SOC 206 W 2011
First assignment:
Take three variables: one dependent with at
least 5 categories and at least ordinal level of measurement (Y) and two other
variables (X,Z) with at least ordinal level of
measurement (dichotomies are OK). Formulate a hypothesis that link Y and X and
present a short explanation (theory) why they are linked.
1. Present a second hypothesis that explains
the relationship between Y and X in terms of Z.
a. Write out these two equations in
mathematical form.
b. Present them in the form of causal
diagrams.
2. Create a scatter plot of Y and X.
First, run frequencies on all the variables and make sure that all missing values are properly coded
a. Run the regression of Y on X. Interpret
the results. (Slope, intercept, R-square, F and t statistics.)
b. Create a 3-D scatter plot of Y and X and
Z.
c. Run the regression of Y on X and Z. Save
the residuals (RES) and the predicted value (PRED). Did the effect of X on Y
change? Does Z have an effect? Interpret the results. Looking at Beta, which
has a stronger impact X or Z?
d. Run a correlation between Y, X, Z and the
RES and PRED. What do you see?
Take your dependent variable and try to build a multiple regression explaining it with additional independent variables. You will need at least four independent variables. Make sure that there is at least one dummy variable among your independent variables.
Draw a causal diagram.
Give me one argument for non-linearity involving your dependent and one of your independent variables (of course, neither can be dummy). Test it. According to your model, what is the inflection point?

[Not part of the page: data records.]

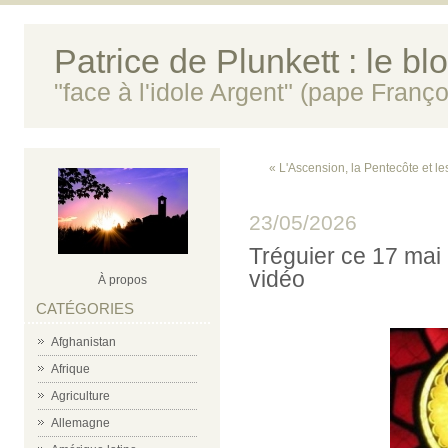
Patrice de Plunkett : le bl
"face à l'idole Argent" (pape Franço
« L'Ascension, la Pentecôte et le
23/05/2026
Tréguier ce 17 mai 
vidéo
À propos
CATÉGORIES
Afghanistan
Afrique
Agriculture
Allemagne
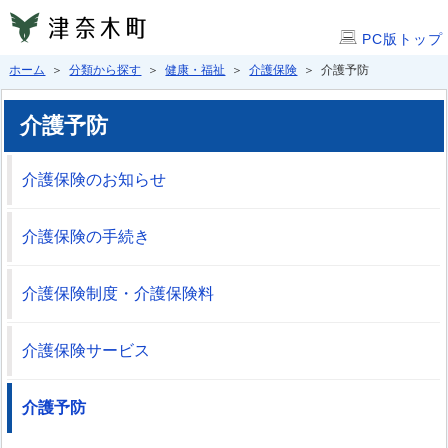
PC版トップ
ホーム
＞
分類から探す
＞
健康・福祉
＞
介護保険
＞ 介護予防
介護予防
介護保険のお知らせ
介護保険の手続き
介護保険制度・介護保険料
介護保険サービス
介護予防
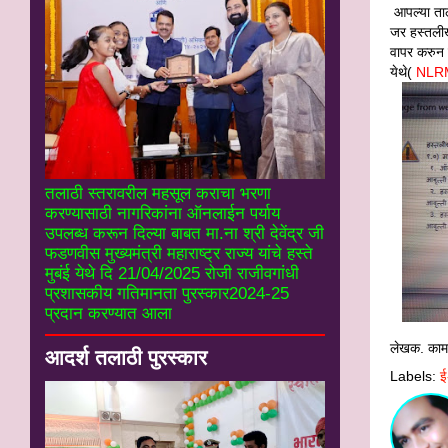
आपल्‍या त
जर हस्‍तली
वापर करुन 
येथे(
NLRMP
तलाठी स्तरावरील महसूल कराचा भरणा
करण्यासाठी नागरिकांना ऑनलाईन पर्याय
उपलब्ध करून दिल्या बाबत मा.ना श्री देवेंद्र जी
फडणवीस मुख्यमंत्री महाराष्ट्र राज्य यांचे हस्ते
मुबंई येथे दि 21/04/2025 रोजी राजीवगांधी
प्रशासकीय गतिमानता पुरस्कार2024-25
प्रदान करण्यात आला
लेखक. काम
आदर्श तलाठी पुरस्कार
Labels:
ई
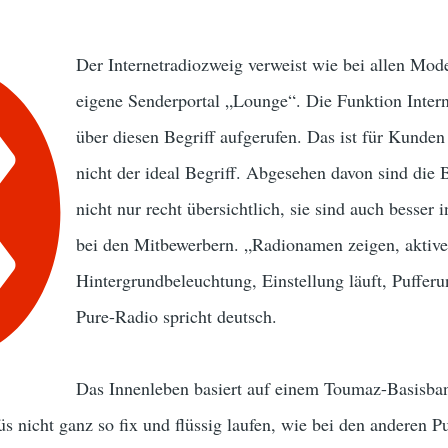
Der Internetradiozweig verweist wie bei allen Mode
eigene Senderportal „Lounge“. Die Funktion Inte
über diesen Begriff aufgerufen. Das ist für Kunde
nicht der ideal Begriff. Abgesehen davon sind di
nicht nur recht übersichtlich, sie sind auch besser 
bei den Mitbewerbern. „Radionamen zeigen, aktive
Hintergrundbeleuchtung, Einstellung läuft, Pufferu
Pure-Radio spricht deutsch.
Das Innenleben basiert auf einem Toumaz-Basisba
s nicht ganz so fix und flüssig laufen, wie bei den anderen 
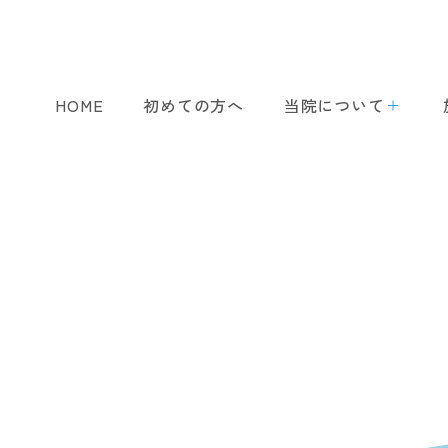
HOME
初めての方へ
当院について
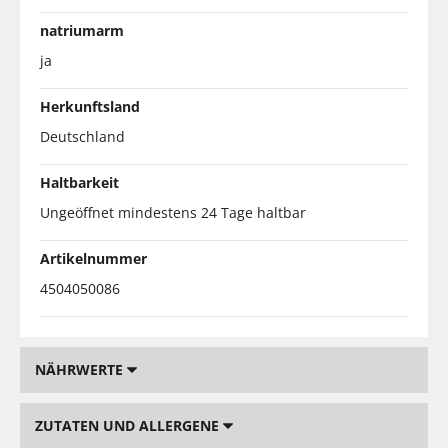
natriumarm
ja
Herkunftsland
Deutschland
Haltbarkeit
Ungeöffnet mindestens 24 Tage haltbar
Artikelnummer
4504050086
NÄHRWERTE
ZUTATEN UND ALLERGENE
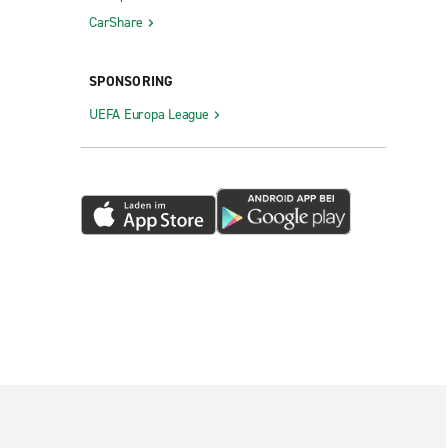
CarShare
SPONSORING
UEFA Europa League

Give me one argument for an interaction involving your dependent and two of your independent variables (if possible, one of the two independent variables should be a dummy). Test it. Write out two equations, one for the group 0 of the dummy and another for group 1. If you like, you can check your two equations by running the regression for the two subsets separately.
(In either case, don't worry if you don't find non-linearity/interaction. Interactions and non-linearities are difficult to include in causal diagrams, so don't bother.)
Identify a theoretically meaningful subset of variables and test them as a group in a nested model. Make sure that the two regression models you compare have the same case base! (Hint: use the formula on p. 270 of the book.)
Present your best model and interpret it (metric and standardized coefficients, their significance and R-squared).
What does your model say about the substance of your inquiry?
Present your best multiple regression model using as many independent variables as you need.
Interpret the results.
Hand in your output with your assignment.